- Exercise description: What lines in the records below mention "dans"? List them all.
/---
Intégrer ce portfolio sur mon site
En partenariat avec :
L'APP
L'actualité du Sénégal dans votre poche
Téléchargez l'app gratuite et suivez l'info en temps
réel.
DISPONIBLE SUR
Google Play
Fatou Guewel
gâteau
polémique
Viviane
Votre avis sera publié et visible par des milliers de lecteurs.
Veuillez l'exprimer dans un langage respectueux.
\---
- Solution to this problem:
L'actualité du Sénégal dans votre poche
Veuillez l'exprimer dans un langage respectueux.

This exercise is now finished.